Only the text belongs in the copy. Transcribe the data exactly and drop any pictures.

━━ DATA FOR THIS EXERCISE

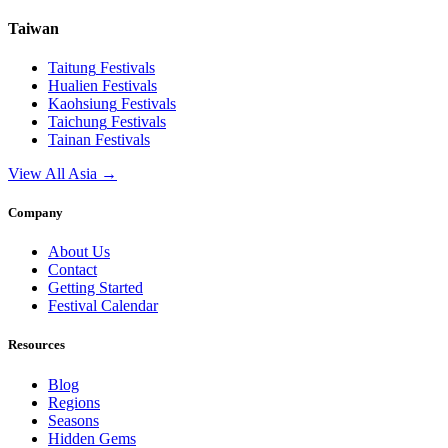
Taiwan
Taitung
Festivals
Hualien
Festivals
Kaohsiung
Festivals
Taichung
Festivals
Tainan
Festivals
View All Asia →
Company
About Us
Contact
Getting Started
Festival Calendar
Resources
Blog
Regions
Seasons
Hidden Gems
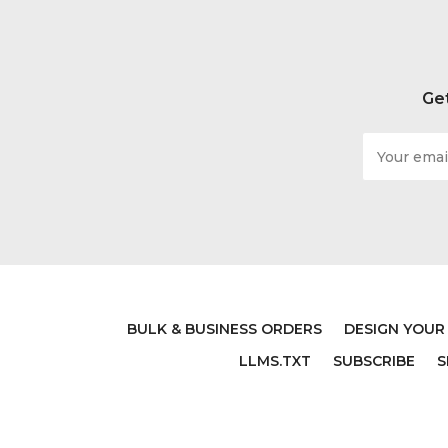
Get
Email
Address
BULK & BUSINESS ORDERS
DESIGN YOUR
LLMS.TXT
SUBSCRIBE
S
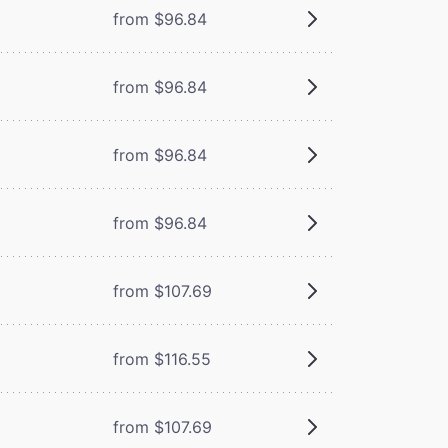
from $96.84
from $96.84
from $96.84
from $96.84
from $107.69
from $116.55
from $107.69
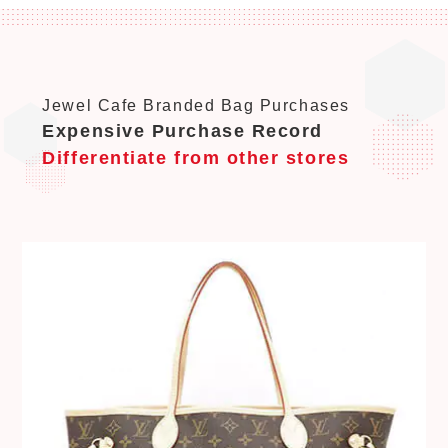
Jewel Cafe Branded Bag Purchases
Expensive Purchase Record
Differentiate from other stores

━━━━

▶ RESULT OF THIS TASK
Taiwan
Taitung
Festivals
Hualien
Festivals
Kaohsiung
Festivals
Taichung
Festivals
Tainan
Festivals
View All Asia →
Company
About Us
Contact
Getting Started
Festival Calendar
Resources
Blog
Regions
Seasons
Hidden Gems
Get
Email
Address
BULK & BUSINESS ORDERS
DESIGN YOUR
LLMS.TXT
SUBSCRIBE
S
from $96.84
from $96.84
from $96.84
from $96.84
from $107.69
from $116.55
from $107.69
Jewel Cafe Branded Bag Purchases
Expensive Purchase Record
Differentiate from other stores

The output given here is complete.